Distribution, the Real Moat
The objection you should be asking
If a non-technical founder can ship a real product in 18 days with an AI assistant, then so can everyone else. "I built it with AI" is not a moat. By the time you read this, it is table stakes.
So the real question is not "can you build it?" It is "can anyone find it?" The answer to that is the only durable advantage left, and it has almost nothing to do with the AI that wrote the code. This is the part of the story that separates a product from a weekend project.
The strategy: an SEO flywheel, captured early
The decision that mattered was made before most of the features existed: treat distribution as a system to build, not a thing to bolt on at launch. Concretely, four moves, each captured in a file so it could not drift:
1. Personas, written down in one place. docs/personas.md (the roofer, the realtor, the
therapist, the recruiter, and so on): who they are, the exact friction they feel, and the words
they actually use. This is the source of truth everything else points at. Capturing personas in
a file on day one, before the copy and the landing pages, is what keeps the whole funnel
speaking one language.
2. Every feature ships a help article. Not as documentation, as a search-and-discovery surface. A user who Googles "how do I send a quote a customer can sign from their phone" should land on a RadiusOS help page. Today there are roughly 38 of them.
3. Every feature pairs with a search-intent blog post. The slug is the search intent, not the feature name. The HVAC pipeline template does not pair with a blog called "hvac-service"; it pairs with "hvac-lead-generation," because that is what the customer types. The blog is the SEO trapdoor; the product page is where they land after they click. Today there are 20.
4. Every persona gets a landing page that names their pain. /for/[vertical] and
/marketplace/[slug], driven by lib/vertical-copy.ts (22 entries): a page per vertical that
opens with the specific dollars-and-time pain that persona feels, then shows the product
shaped to their workflow. The roofer searching "roofing CRM" lands on a page about forgotten
estimates and insurance timelines, not a generic feature grid.
On top of those four: comparison clusters ("X vs Y" search) and a glossary cluster ("what is Z" search), each written with an honest "when the competitor wins" line so the pages are credible rather than spammy.
Why it is believable: it is enforced, not intended
Here is the part that turns a nice idea into a defensible one. The flywheel is wired into the build itself. The repo runs prebuild gates that fail the build when:
- a feature flag ships without a matching help article (
check-help-articles), - a feature is not mentioned on the pricing or features page or in the docs
(
check-marketing-coverage), - a marketplace template ships without its landing-page copy (the vertical-copy rule),
- a feature card renders without its visual (
check-features-have-visuals), - a marketing route is in the sitemap but not reachable (
check-sitemap).
You cannot ship a feature here and forget the distribution work, because the deploy will not go out.
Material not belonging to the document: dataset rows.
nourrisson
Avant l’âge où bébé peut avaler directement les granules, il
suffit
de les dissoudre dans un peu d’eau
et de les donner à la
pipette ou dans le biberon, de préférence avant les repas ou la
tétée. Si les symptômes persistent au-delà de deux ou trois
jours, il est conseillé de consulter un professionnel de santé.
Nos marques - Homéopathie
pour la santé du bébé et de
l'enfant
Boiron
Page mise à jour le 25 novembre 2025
That is the "convention to miss to gate" principle (Module on scars) pointed straight at growth: the discipline was learned the hard way (Walk & Talk once shipped with zero help and zero marketing coverage), then encoded so it cannot rot. A reader can verify all of this in the repo, which is exactly why it builds belief instead of asking for it.
The flywheel, in one loop
A roofer Googles "roofing lead generation." A search-intent blog post ranks and catches the click. It hands off to the persona landing page that names the roofer's exact pain. They sign up, install the roofing template (preconfigured for their workflow), and start using a feature that has its own help article (more indexed surface area, more entry points). Every feature added widens the funnel, and the build gates guarantee the funnel widens with it. On top of that sit the deliberate growth loops (the AI-draft email footer on free-tier sends, shareable deal-score cards, the public AI-CRM benchmark page) that turn usage into impressions.
The lesson
Building is the cheap part now. If you take one thing from this module: stand up the distribution system before you need it, capture it in files so it speaks one language, and make "ships with a help article, a blog post, and a landing page" a definition of done that your CI enforces. A feature without a way to be found is a feature nobody uses.
The honest caveats
- SEO is a compounding bet, not a launch spike. This pays off over months. The flywheel is built early precisely because the payoff is late.
- Distribution does not save a product that does not work. This sits on top of a real product with a real workflow, not instead of one.
- Volume is not quality. 38 articles and 20 blogs only matter if they are honest and useful (Principle #7). Spammy SEO content built fast with AI is its own failure mode; the gates check presence, your judgment checks quality.
Exercise
- Write your
personas.mdfirst: 3 to 5 personas, each with their pain in their own words. - Pick your first feature. Write its help article and its search-intent blog post in the same change that ships the feature.
- Build one persona landing page that opens with that persona's specific pain.
- Add one CI check that fails your build if a new feature flag has no help article. Now the system enforces itself.
This is one chapter of the operating playbook.